We may not have been seeing the most accurate picture of the data when we plot every observation because it is possible there could be two or more identical observations plotted on top of each other and we couldn’t see that. This is especially the case plotting discrete or categorical variables in a scatterplot. 

One way to see more of the points and avoid them being plotted on top of each other is to move them around a small random amount. ggplot calls this jitter. We will jitter the data a bit. Ironically, we are changing the data making it less accurate in order to more accurately analyze it visually. Many geoms have a jitter parameter, but since it is so common for scatterplots, it got its own geom for that, geom_jitter().  It is shorthand for geom_point() with the jitter parameter active. I find the code is easier to read when I use a specialized geom as compared to a parameter to a more generic geom.

## R Features
* library()
* glimpse()
* ggplot()
* geom_point()
* geom_smooth()
* geom_jitter()
* labs()

## Datasets
* mpg

## Library and mpg dataset

In [None]:
# Load the tidyverse library
???

In [None]:
# Explore the data
# Dataframe: mpg
# Hint: glimpse()
???

## Basic scatterplot + trendline

In [None]:
# Create a scatterplot and linear trendline of mpg 
# Miles per gallon vs engine cylinders
# cyl on the x-axis and hwy on the y-axis
# This is without any jitter so it will be a baseline for comparison
ggplot(data = ??? , mapping = aes(x = ??? , y = ??? )) + 
   geom_point() +
   geom_smooth(method = "lm", se = FALSE) +
   labs(title="mpg trend: hwy vs cyl")

### geom_jitter()

In [None]:
# Create a scatterplot and linear trendline with jitter of mpg 
# Miles per gallon vs engine cylinders
# cyl on the x-axis and hwy on the y-axis 
# Change this one to add the jitter by
# changing geom_point to geom_jitter
ggplot(data = mpg, mapping = aes(x = cyl, y = hwy)) + 
   ??? () + 
   geom_smooth(method = "lm", se = FALSE) +
   labs(title="mpg trend: hwy vs cyl", subtitle="Points jittered")
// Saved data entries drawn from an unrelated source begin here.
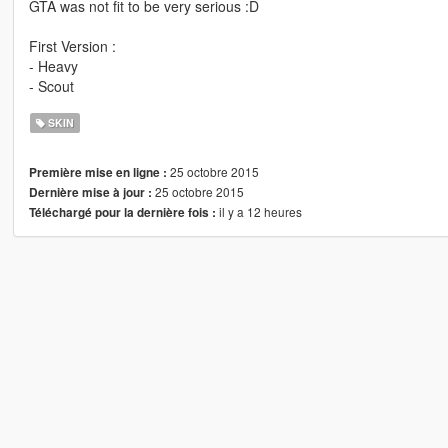
GTA was not fit to be very serious :D
First Version :
- Heavy
- Scout
SKIN
25 octobre 2015
Première mise en ligne :
25 octobre 2015
Dernière mise à jour :
il y a 12 heures
Téléchargé pour la dernière fois :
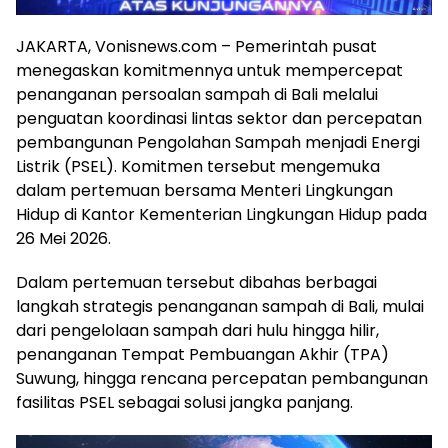
JAKARTA, Vonisnews.com – Pemerintah pusat
menegaskan komitmennya untuk mempercepat
penanganan persoalan sampah di Bali melalui
penguatan koordinasi lintas sektor dan percepatan
pembangunan Pengolahan Sampah menjadi Energi
Listrik (PSEL). Komitmen tersebut mengemuka
dalam pertemuan bersama Menteri Lingkungan
Hidup di Kantor Kementerian Lingkungan Hidup pada
26 Mei 2026.
Dalam pertemuan tersebut dibahas berbagai
langkah strategis penanganan sampah di Bali, mulai
dari pengelolaan sampah dari hulu hingga hilir,
penanganan Tempat Pembuangan Akhir (TPA)
Suwung, hingga rencana percepatan pembangunan
fasilitas PSEL sebagai solusi jangka panjang.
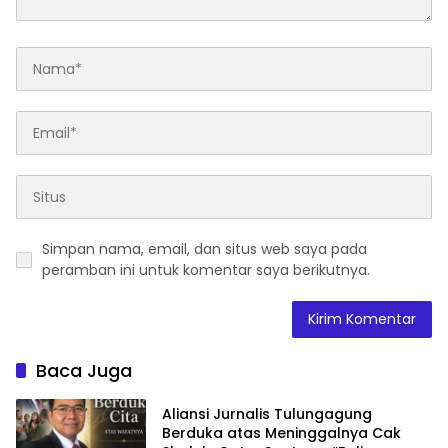
Simpan nama, email, dan situs web saya pada
peramban ini untuk komentar saya berikutnya.
Baca Juga
Aliansi Jurnalis Tulungagung
Berduka atas Meninggalnya Cak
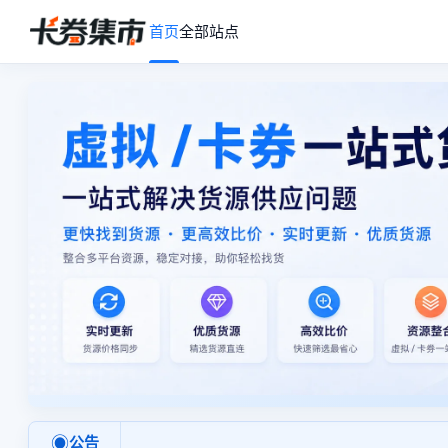
首页
全部站点
◉
公告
The chart looks quite a bit different and much more representative of the data. 

## Alpha Blending
Another option we have is the transparency level of the point. This is called alpha and is an option on most geoms. All we need to do is turn it on. The range is a value from 0 to 1 where 0 is completely transparent and 1 is completely opaque. It defaults to 1 so that is why it is completely opaque. 

If you recall the conversation about whether to paint the trend line over the points or the points over the trend line. Well, I often use alpha on the second and more layers to help with this, so yes it can be used on trend lines (geom_smooth) too if you like. 

In [None]:
# Since we already have the baseline plot above, let's see what alpha blending looks like

# Create a scatterplot and linear trendline with alpha blending of mpg 
# Miles per gallon vs engine cylinders
# cyl on the x-axis and hwy on the y-axis
# Change this one to add alpha blending to geom_point
# Set the alpha value to 0.1
ggplot(data = mpg, mapping = aes(x = cyl, y = hwy)) + 
   geom_point(alpha = ??? ) +
   geom_smooth(method = "lm", se = FALSE) +
   labs(title="mpg trend: hwy vs cyl", subtitle="Point Alpha blended")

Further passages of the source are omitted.